Pictures do not belong in the copy; retype the records below exactly.

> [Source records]
___
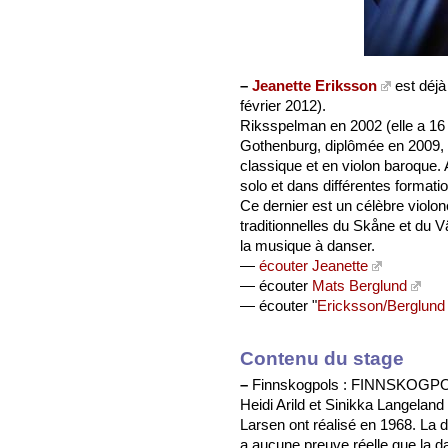
–
Jeanette Eriksson
est déjà
février 2012).
Riksspelman en 2002 (elle a 16 
Gothenburg, diplômée en 2009, 
classique et en violon baroque. 
solo et dans différentes formati
Ce dernier est un célèbre viol
traditionnelles du Skåne et du V
la musique à danser.
—
écouter Jeanette
— écouter
Mats Berglund
— écouter "
Ericksson/Berglund
Contenu du stage
–
Finnskogpols : FINNSKOGPOLS 
Heidi Arild et Sinikka Langeland 
Larsen ont réalisé en 1968. La des
a aucune preuve réelle que la da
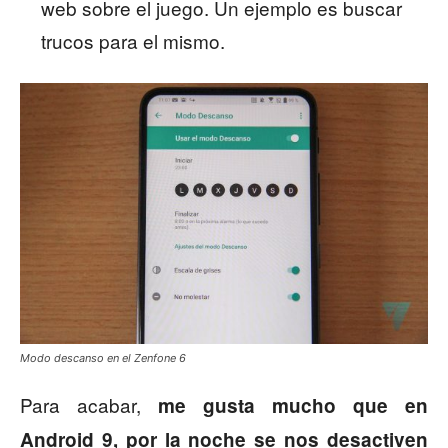
web sobre el juego. Un ejemplo es buscar
trucos para el mismo.
Modo descanso en el Zenfone 6
Para acabar,
me gusta mucho que en
Android 9, por la noche se nos desactiven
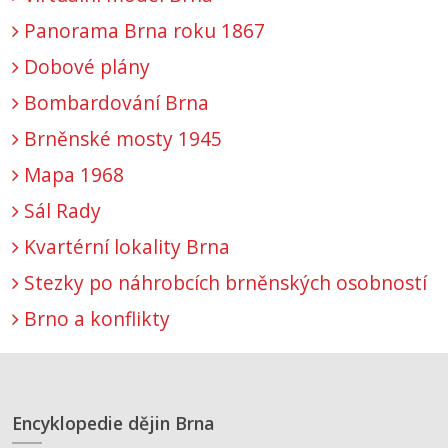
Panorama Brna roku 1867
Dobové plány
Bombardování Brna
Brněnské mosty 1945
Mapa 1968
Sál Rady
Kvartérní lokality Brna
Stezky po náhrobcích brněnských osobností
Brno a konflikty
Encyklopedie dějin Brna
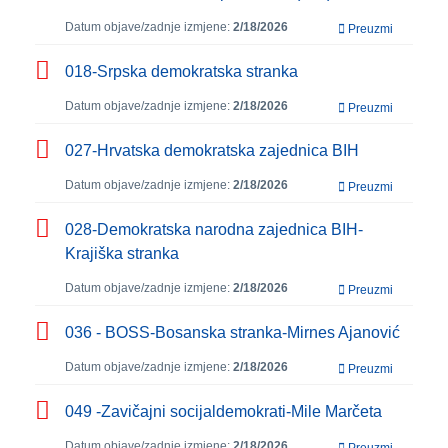
Datum objave/zadnje izmjene:
2/18/2026
Preuzmi
018-Srpska demokratska stranka
Datum objave/zadnje izmjene:
2/18/2026
Preuzmi
027-Hrvatska demokratska zajednica BIH
Datum objave/zadnje izmjene:
2/18/2026
Preuzmi
028-Demokratska narodna zajednica BIH-
Krajiška stranka
Datum objave/zadnje izmjene:
2/18/2026
Preuzmi
036 - BOSS-Bosanska stranka-Mirnes Ajanović
Datum objave/zadnje izmjene:
2/18/2026
Preuzmi
049 -Zavičajni socijaldemokrati-Mile Marčeta
Datum objave/zadnje izmjene:
2/18/2026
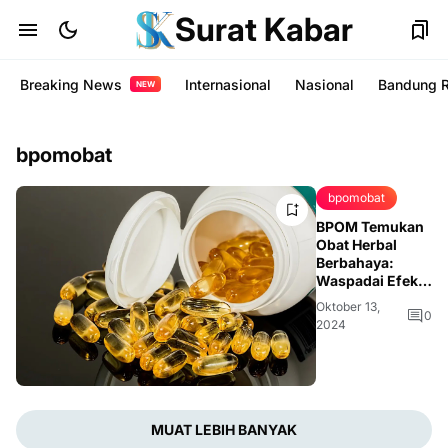
Surat Kabar
Breaking News
Internasional
Nasional
Bandung 
NEW
bpomobat
bpomobat
BPOM Temukan
Obat Herbal
Berbahaya:
Waspadai Efek
Samping pada
Oktober 13,
Ginjal dan
0
2024
Jantung
MUAT LEBIH BANYAK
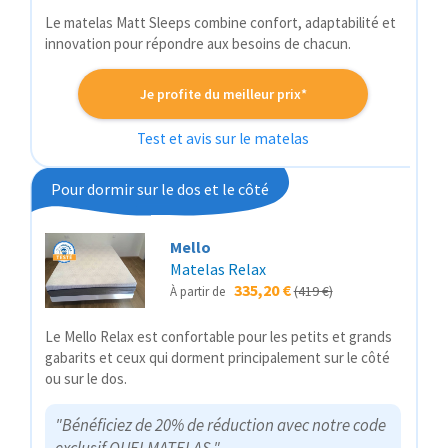
Le matelas Matt Sleeps combine confort, adaptabilité et
innovation pour répondre aux besoins de chacun.
Je profite du meilleur prix*
Test et avis sur le matelas
Pour dormir sur le dos et le côté
Mello
Matelas Relax
335,20 €
(419 €)
À partir de
Le Mello Relax est confortable pour les petits et grands
gabarits et ceux qui dorment principalement sur le côté
ou sur le dos.
"Bénéficiez de 20% de réduction avec notre code
exclusif QUELMATELAS."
___
> [Solution below]
–
Jeanette Eriksson
est déjà
février 2012).
Riksspelman en 2002 (elle a 16 
Gothenburg, diplômée en 2009, 
classique et en violon baroque. 
solo et dans différentes formati
Ce dernier est un célèbre viol
traditionnelles du Skåne et du V
la musique à danser.
—
écouter Jeanette
— écouter
Mats Berglund
— écouter "
Ericksson/Berglund
Contenu du stage
–
Finnskogpols : FINNSKOGPOLS 
Heidi Arild et Sinikka Langeland 
Larsen ont réalisé en 1968. La des
a aucune preuve réelle que la da
web sobre el juego. Un ejemplo es buscar
trucos para el mismo.
Modo descanso en el Zenfone 6
Para acabar,
me gusta mucho que en
Android 9, por la noche se nos desactiven
Panorama Brna roku 1867
Dobové plány
Bombardování Brna
Brněnské mosty 1945
Mapa 1968
Sál Rady
Kvartérní lokality Brna
Stezky po náhrobcích brněnských osobností
Brno a konflikty
Encyklopedie dějin Brna
Datum objave/zadnje izmjene:
2/18/2026
Preuzmi
018-Srpska demokratska stranka
Datum objave/zadnje izmjene:
2/18/2026
Preuzmi
027-Hrvatska demokratska zajednica BIH
Datum objave/zadnje izmjene:
2/18/2026
Preuzmi
028-Demokratska narodna zajednica BIH-
Krajiška stranka
Datum objave/zadnje izmjene:
2/18/2026
Preuzmi
036 - BOSS-Bosanska stranka-Mirnes Ajanović
Datum objave/zadnje izmjene:
2/18/2026
Preuzmi
049 -Zavičajni socijaldemokrati-Mile Marčeta
Datum objave/zadnje izmjene:
2/18/2026
Surat Kabar
Breaking News
Internasional
Nasional
Bandung 
NEW
bpomobat
bpomobat
BPOM Temukan
Obat Herbal
Berbahaya:
Waspadai Efek
Samping pada
Oktober 13,
Ginjal dan
0
2024
Jantung
MUAT LEBIH BANYAK
Le matelas Matt Sleeps combine confort, adaptabilité et
innovation pour répondre aux besoins de chacun.
Je profite du meilleur prix*
Test et avis sur le matelas
Pour dormir sur le dos et le côté
Mello
Matelas Relax
335,20 €
(419 €)
À partir de
Le Mello Relax est confortable pour les petits et grands
gabarits et ceux qui dorment principalement sur le côté
ou sur le dos.
"Bénéficiez de 20% de réduction avec notre code
exclusif QUELMATELAS."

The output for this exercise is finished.